Part I: What is performance?

Towards quantifying the userexperience

When you ask a DBA to look at the performance, he or she will nearly always look at the technical metrics, such as CPU consumption, IO, locking and blocking, waitstats and the like. During an incident he or she will check these metrics for trend deviations, componentstress or unusual waits. And when a corresponding fix is found the DBA often asks the enduser if the problem is gone. Why would that be? Doesn’t the DBA know the enduserexperience? If the DBA doesn’t know this, how can an assesment be made of the proposed fix? It seems that the DBA view is missing something – and that is the performance situation as the enduser is experiencing it.

In this serie, I will show you how I measure performance and explain several use cases of such performance measurement. I’ll start out with an oversimplified example and will adress the added complexities in subsequent posts.

Measuring performance – what is its metric?

Performance consist of only 2 elements: the workload and the corresponding runtime, also called duration, elapsed time or execution time depending of the RDMS-vendor terminology. I’ll use ‘execution time’ in this blogpostserie.

A database has a heterogeneous workload, so a table called a Workload Table is created:

a Workload table

In the above example there are 10 different workloads. Think of reports that an enduser requests. Or it could also be transactions or batches that are started. We’ll name them here A to J. Next column is the frequency, or number of times these reports ran during a business cycle. A businesscycle is usually a month, but you can choose also a week, if that suits your business workload better.

The third column is the cumulative executiontime of the report. So in this simplified example Report A ran 2000 times with a grant total of 43266 minutes. In the last column there is a percentage of the execution time. Let’s order this table by Execution Time and add a pie-chart of the percentages:

So can we see here that the overwhelming majority of the time is spend on just 3 reports. Note that there is no clue if these reports run efficiently or not – what you see here is a pure ‘time-writing for computers’.

Here we can see the difference with a DBA who checks if there are inefficiencies in the database and tries to improve them. That DBA may end up fixing a CPU intensive query – but how big a slice of cake are you attacking?

With the workloadtable you can see how much gain you theoretically can have. And if you compare the before-the-fix and after-the-fix workload tables, you can tell how much percent impact your tuning has had. There are more uses of this workload table. I once made an estimation in an upgrade scenario: with the workloadtable in hand, I showed that most of the time was in 3 SQL statements. All I did was to check the resource consumption of these 3 statements on the new system (they were the same) and I had a back-of-the-envelope estimation of 80% of the workload.

The aggregate value: Total Execution Time

If in the workload table you add up all the executiontimes, you will get the Total Execution Time (TET) for that business cycle.

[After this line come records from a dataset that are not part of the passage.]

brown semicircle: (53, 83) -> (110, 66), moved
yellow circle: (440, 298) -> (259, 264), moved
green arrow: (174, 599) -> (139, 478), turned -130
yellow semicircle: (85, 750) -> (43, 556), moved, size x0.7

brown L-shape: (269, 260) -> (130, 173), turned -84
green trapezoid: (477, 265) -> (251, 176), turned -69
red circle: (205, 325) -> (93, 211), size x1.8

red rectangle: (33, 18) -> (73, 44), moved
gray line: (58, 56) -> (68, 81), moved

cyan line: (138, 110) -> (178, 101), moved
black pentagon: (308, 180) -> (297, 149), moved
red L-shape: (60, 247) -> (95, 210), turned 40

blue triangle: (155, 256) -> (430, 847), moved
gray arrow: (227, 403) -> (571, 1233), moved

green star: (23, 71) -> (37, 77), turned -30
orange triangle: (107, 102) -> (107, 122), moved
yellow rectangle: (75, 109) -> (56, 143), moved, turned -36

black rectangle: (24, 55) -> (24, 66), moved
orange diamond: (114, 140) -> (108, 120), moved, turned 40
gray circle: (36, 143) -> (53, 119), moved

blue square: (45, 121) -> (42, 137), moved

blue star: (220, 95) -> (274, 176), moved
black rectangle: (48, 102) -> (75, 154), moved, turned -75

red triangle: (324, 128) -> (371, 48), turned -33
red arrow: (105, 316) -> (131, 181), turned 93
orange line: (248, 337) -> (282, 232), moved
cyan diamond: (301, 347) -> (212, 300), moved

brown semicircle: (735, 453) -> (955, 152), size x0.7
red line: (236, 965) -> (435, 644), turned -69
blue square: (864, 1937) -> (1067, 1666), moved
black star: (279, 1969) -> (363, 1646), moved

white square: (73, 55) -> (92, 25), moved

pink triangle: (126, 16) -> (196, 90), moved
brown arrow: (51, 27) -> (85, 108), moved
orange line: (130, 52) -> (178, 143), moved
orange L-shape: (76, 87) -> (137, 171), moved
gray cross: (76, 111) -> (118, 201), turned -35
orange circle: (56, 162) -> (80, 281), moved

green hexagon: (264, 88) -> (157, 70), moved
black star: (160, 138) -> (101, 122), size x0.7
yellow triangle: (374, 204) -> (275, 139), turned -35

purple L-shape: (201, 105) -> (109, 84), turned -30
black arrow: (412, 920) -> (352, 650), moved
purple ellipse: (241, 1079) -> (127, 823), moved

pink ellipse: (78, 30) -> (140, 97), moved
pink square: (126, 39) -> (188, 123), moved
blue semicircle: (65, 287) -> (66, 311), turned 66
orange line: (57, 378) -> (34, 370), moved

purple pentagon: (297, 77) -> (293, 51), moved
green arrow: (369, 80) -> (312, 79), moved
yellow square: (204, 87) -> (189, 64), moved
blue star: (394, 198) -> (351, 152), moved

This is a handy aggregate value for trendwatching, much like economists publish the Gross Domestic Product aggregate. I once had done a tuningjob and made the following trendgraph of this Total Execution Time.

Time in hours per month

The workload was about the same every month, so the TET time is a good indicator of the tuningsresults. From 1235 hours per month to around 400, I therefor claimed to have tripled the performance of this database.

The above graph was from a geospatial database, which is characterised by lots of small snappy SQL statements and lots of resource overhead. I was able to show this upward trend. Not because the system was slower, but because more work was added to it. Yes, nobody complained or was concerned about the performance, but I calculated from the resource consumption of the main SQL statements that in 6 month the system would come to a halt if the current trend would continue. So this workload table helped me to proactively avoid a problem.

Performance incident at the yellow bar

In this next example I use my method during a performance incident. I marked the time of the incident with the yellow bar: the graph doesn’t show a large peak, but instead goes flatline. This meant that no work entered the database as there was a bottleneck on the applicationserver. This took the database out of the equation with one single graph. A graph that everybody can understand.

Wrapping it up

Trendwatching for performance can be done by creating workloadtables based on executiontimes and aggregated these values. As we are now introduced with the basic terminology, we can now have a look at the way this method can help us with a performance problem.